Research highlights – hydrogen production
AP Ventures has an extensive research activity to stay ahead of market trends and deploy effectively its capital. Lately, we have focused on hydrogen production as an area of interest. We see the ability to produce competitively priced low-carbon hydrogen as critical – in terms of decarbonising current hydrogen production, making existing end-use applications more competitive and enabling hydrogen to be more competitive in new technologies such as synthetic fuels, ammonia and heavy-duty trucks.
Here are a few thoughts we would like to share on the different modes of producing hydrogen
· Water electrolysis technology is highly attractive, and we believe it has an exciting long-term future.
· We see attractive investment opportunities in many areas, for example, in:
o Helping achieving electrolyser scale (the EU recently released a strategy calling for 40GW of electrolyser capacity by 2030, as well as the formation of a supply chain of 40GW of electrolyser capacity for the import of hydrogen from outside of Europe. To put the magnitude of this scale-up in context, the EU currently has an installed water electrolysis capacity of ~100MW)

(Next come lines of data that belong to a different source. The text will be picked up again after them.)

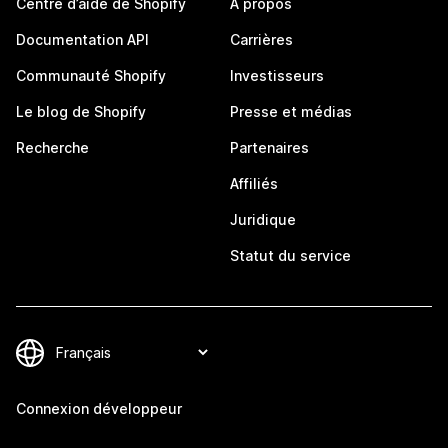
Centre d’aide de Shopify
À propos
Documentation API
Carrières
Communauté Shopify
Investisseurs
Le blog de Shopify
Presse et médias
Recherche
Partenaires
Affiliés
Juridique
Statut du service
Connexion développeur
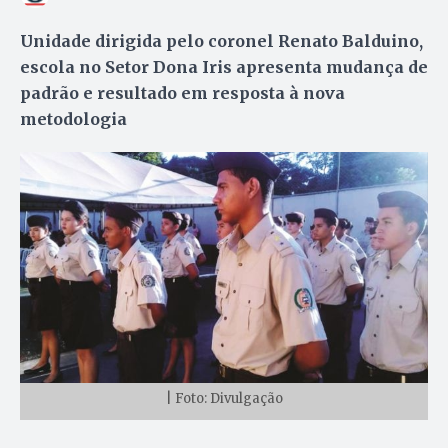
Unidade dirigida pelo coronel Renato Balduino,
escola no Setor Dona Iris apresenta mudança de
padrão e resultado em resposta à nova
metodologia
| Foto: Divulgação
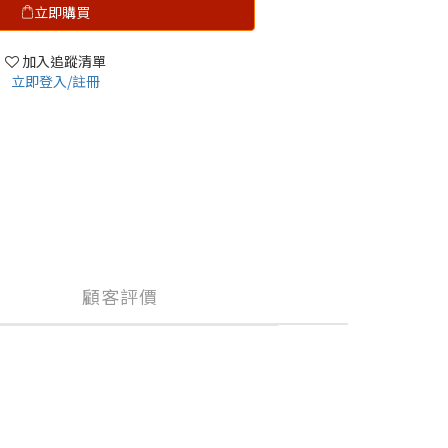
立即購買
加入追蹤清單
立即登入/註冊
顧客評價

o Stack and system architecture that reduces OPEX requirements (this is particularly important as renewable energy costs currently account for >75% of the cost of green hydrogen)
o Stack and system architecture that can leverage the fuel cell supply chain (there are certain components and design synergies that can be utilised across the two technologies),
o Reducing the capital cost of key components, and
o Technologies (e.g., synthetic fuels) that can utilise green hydrogen to decarbonise hard-to-abate sectors such as air travel.
· Although we are seeing significant project opportunities in the market for utilising competitively priced green hydrogen through curtailed and surplus renewable power, hydrogen costs from electrolysis are generally still more expensive than hydrogen from fossil fuels. We believe therefore that electrolysis will struggle to solely meet low-carbon hydrogen demand due to current capacity limitations for both electrolysers and installed renewable energy. We see a strong case for other forms of low-carbon hydrogen production.
· We believe that continuing to use natural gas is an attractive method of producing hydrogen, as long as the carbon by-products associated with the process are captured, sequestered or used in other industry. We see blue hydrogen as being crucial in meeting the short-to-medium term low-cost hydrogen demand, as well as providing long-term baseload supply even after green capacities have scaled up.
· Key general economic drivers include the cost of natural gas, the price of carbon and location to markets and sequestration.
· If gaseous carbon is produced in the form of carbon dioxide through reformation, the purity of CO2 produced is important as well as location, to offer either industrial utilisation opportunities or permanent sequestration through geological storage. We have an exciting investment in this space, Zeg Power, which produces very pure CO2 as a by-product, and is collocated with the Northern Lights project site and actively working with the project team.
If solid carbon is produced via methane pyrolysis, then the price of natural gas becomes more important as double the quantity is required (as a hydrogen source in lieu of water). However, solid carbon can be more easily captured, transported, sequestered or used, if applicable.